Define the Boolean function
$$
b(x) =
\begin{cases}
0, \text{if $x \geq 1$} \\
1, \text{if $x \lt 1$}
\end{cases}
$$
Now set $b_n = b(x_n)$.  Clearly, $0 \lt 1/n^{x_n}$, and if $x_n < 1$, then $1/n < 1/n^{x_n}$.  Thus it must always be the case that  $$b_n / n \lt 1/n^{x_n}$$
Likewise, the sum:
$$
\sum_{n=1}^\infty {b_n\over n} \lt \sum_{n=1}^\infty {1\over n^{x_n}}
$$
Since each $x_n$ is randomly (evenly) distributed over $0 \lt x_n \lt 2$, the $b_n$ are distrbuted evenly as $0$ or $1$.
(Edited here to be more formal)
Now, define a new series $c_m$ with $c_0 = b_1$ and
$$
c_m = \sum_{n=2^{m-1}+1}^{2^{m}} \frac{b_n}{n}  (m \geq 1)
$$
This is just separating the $b_n/n$ terms into groups.  Each $c_m$ is a sum of $2^{m-1}$ terms (except for $c_0$, which has $1$ term, not $\frac12$).  Since every $b_n/n$ is part of exactly one $c_m$, we must have:
$$
 \sum_{m=0}^\infty c_m = \sum_{n=1}^\infty {b_n\over n}
$$
Each $c_m$ is a sum of $2^{m-1}$ terms, and each term has a denominator less than $2^{m}$.  If all the $b_n$ are $1$, then $c_m > 1/2$.  On average, half the $b_n$ are $1$, so the average value for each $c_m > 1/4$.    Specifically, $c_m < 1/4$ only if more than half of the related $b_n$ are $0$.  Since each $b_n$ is independently $0$ or $1$ with $50\%$ probability, the probability that more than half of them are $0$ is clearly less than $1/2$.
The sum
$$
\sum_{m=1}^\infty c_m
$$
is a sum of an infinite number of terms, each of which is $>1/4$ with $>50\%$ probability.  This series clearly diverges. More formally, it should be straightforward to demonstrate:
$$
\forall (T>0) \forall (\epsilon>0): \exists (N) \mid 
P\left(\sum_{m=0}^N c_m < T\right) < \epsilon
$$
That is one definition of "divergent" for a probabilistic series.
From above:
$$
\sum_{n=1}^\infty {1\over n^{x_n}} > \sum_{n=1}^\infty {b_n\over n} = \sum_{m=0}^\infty c_m
$$
The last term diverges, so the others must also.

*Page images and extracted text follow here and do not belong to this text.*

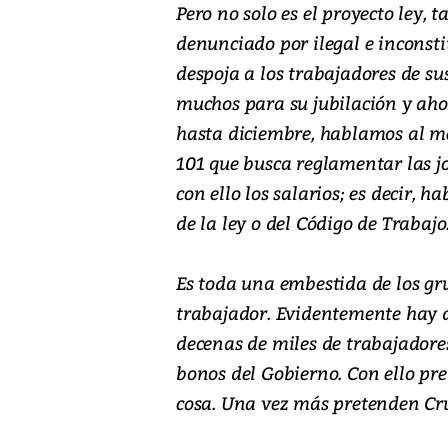
Pero no solo es el proyecto ley, 
denunciado por ilegal e inconst
despoja a los trabajadores de sus
muchos para su jubilación y aho
hasta diciembre, hablamos al me
101 que busca reglamentar las j
con ello los salarios; es decir, 
de la ley o del Código de Trabajo
Es toda una embestida de los gr
trabajador. Evidentemente hay d
decenas de miles de trabajadores
bonos del Gobierno. Con ello pr
cosa. Una vez más pretenden Cru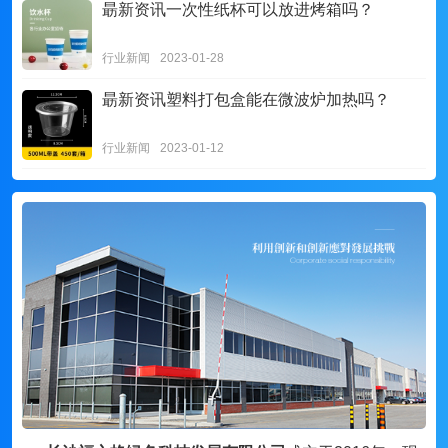
朂新资讯
一次性纸杯可以放进烤箱吗？
行业新闻
2023-01-28
朂新资讯
塑料打包盒能在微波炉加热吗？
行业新闻
2023-01-12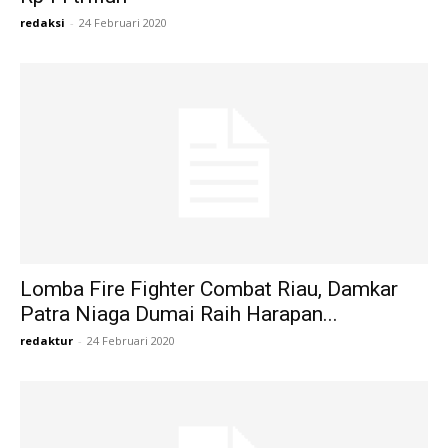
redaksi
-
24 Februari 2020
Lomba Fire Fighter Combat Riau, Damkar
Patra Niaga Dumai Raih Harapan...
redaktur
-
24 Februari 2020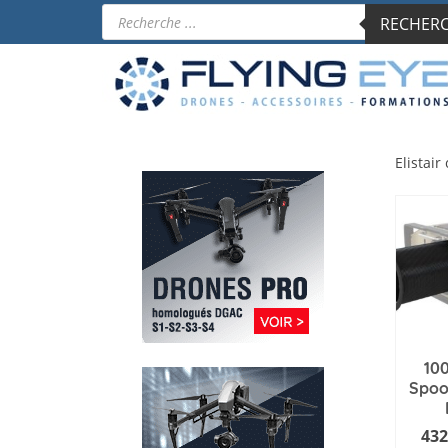
Recherche
RECHERCH
de
produits
Elistair
10
Spool
432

A: NOTE: At the time this post was written, the problem was $\sum_n \frac{1}{n^x}$ - the asker has revised their problem statement. 
With probability $\frac{1}{2}$, the series diverges (it is a $p$-series with $p\leq 1$ for $x \in [0,1]$) and with probability $\frac{1}{2}$ the series converges (it is a $p$ series with $p>1$ for $x \in (1,2]$). 
Note the random variable $x$ is fixed over the sum, so it just becomes a calc 1 convergence problem for each value $x$ takes. 
A: I don't know if I exactly have a proof, but here's a thought.  The infinite series of reciprocals of the prime numbers diverges.  How likely is it that $ \ x_n \ > \  1 \ $ "often enough" to produce a series with terms that can bring the series to convergence despite that?  That is, can there be a high enough "density" of terms that make the series convergent against the sum of terms that would cause divergence?  Perhaps there is an argument something like comparing $ \ \sum_{n=1}^{\infty} \ \frac{1}{n^{x_n}} \  $ to $ \ \sum_{n=1}^{\infty} \ \frac{1}{p_n} \  $ , which has a lower "density" of terms than, say, the harmonic series.  (I suspect the probability of having a convergent series is essentially zero.)